Last week, amid lingering uncertainty over when gatherings will again be permitted and speakers from out of town unable to commit, organizers decided to pull the plug and focus their energies elsewhere.
“This pause is giving us time to focus and strategize,” Katie Shorey, president of Startup Maine and director of engagement at Live + Work in Maine, told Mainebiz in a phone interview.
“We wanted to be more of a year-round organization, so now it’s our turn to pivot.”
It won’t be starting from scratch, after receiving more than 70 workshop applications for this year’s event and 20 suggestions by email, according to Shorey.
She said they may be able to put the content to other uses, for example by creating webinars or pre-taped workshops that could be released for online viewing.
Other ideas being considered include an entrepreneur spotlight series or an audio or video podcast, potentially with a strategic partner.
But Shorey underscores they wouldn’t seek to compete with existing podcasts like Marty Grohman’s “The Grow Maine Show” or the “Fast Forward Maine Podcast,” by Rich Brooks and Yury Nabokov.
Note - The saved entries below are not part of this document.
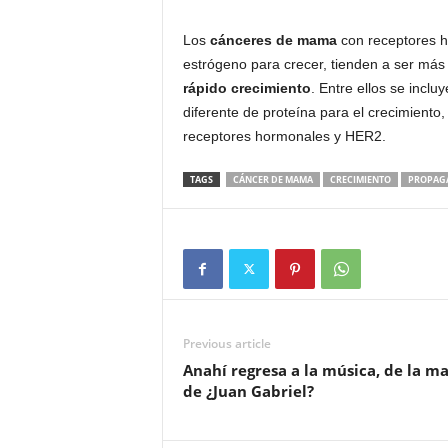
Los
cánceres de mama
con receptores h
estrógeno para crecer, tienden a ser más
rápido crecimiento
. Entre ellos se incl
diferente de proteína para el crecimiento
receptores hormonales y HER2.
TAGS
CÁNCER DE MAMA
CRECIMIENTO
PROPAGA
Previous article
Anahí regresa a la música, de la m
de ¿Juan Gabriel?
Speaker series and other ideas
Startup Maine, a nonprofit powered by about 20 volunteers, is also looking at resuming live programming later this year, pending allowance of in-person gatherings, with a series in fall or winter.
Possible topics include information technology and cybersecurity; sessions on making a business pitch to private equity investors; and a crash course on distributed or remote work.
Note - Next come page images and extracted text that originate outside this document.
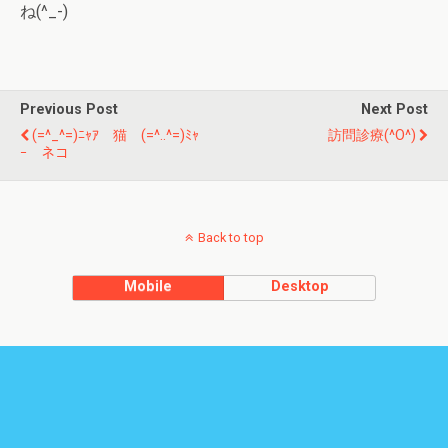
ね(^_-)
Previous Post
Next Post
(=^_^=)ﾆｬｱ 猫 (=^..^=)ﾐｬ
訪問診療(^o^)
ｰ ネコ
Back to top
Mobile
Desktop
The group is also taking suggestions for webinars, interviews, podcasts or virtual events though an online application process.
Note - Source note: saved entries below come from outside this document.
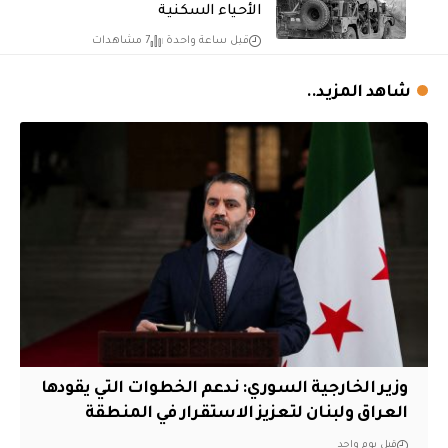
الأحياء السكنية
قبل ساعة واحدة
7 مشاهدات
شاهد المزيد..
وزير الخارجية السوري: ندعم الخطوات التي يقودها
العراق ولبنان لتعزيز الاستقرار في المنطقة
قبل يوم واحد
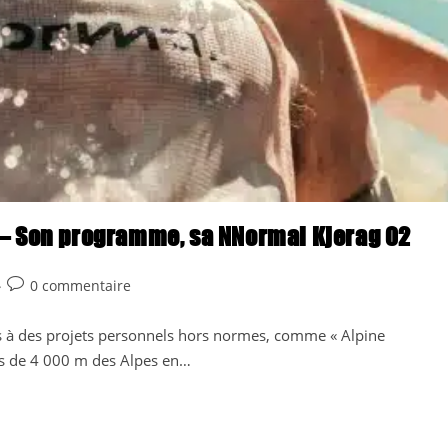
es – Son programme, sa NNormal Kjerag 02
Commentaires
0 commentaire
de
la
à des projets personnels hors normes, comme « Alpine
publication :
s de 4 000 m des Alpes en…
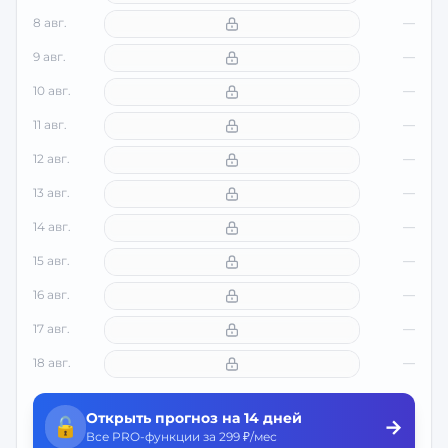
8 авг.
—
9 авг.
—
10 авг.
—
11 авг.
—
12 авг.
—
13 авг.
—
14 авг.
—
15 авг.
—
16 авг.
—
17 авг.
—
18 авг.
—
Открыть прогноз на 14 дней
🔓
→
Все PRO-функции за 299 ₽/мес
Looking ahead to 2021, Startup Maine plans to resume the annual conference. Although a date has not yet been set, Shorey said that June has worked well.
As the group plans its next move, she has this message to the business community: “Startup Maine will continue its mission of providing entrepreneurs, small businesses and organizational partners with opportunities for learning, networking and celebrating victories across the ecosystem.”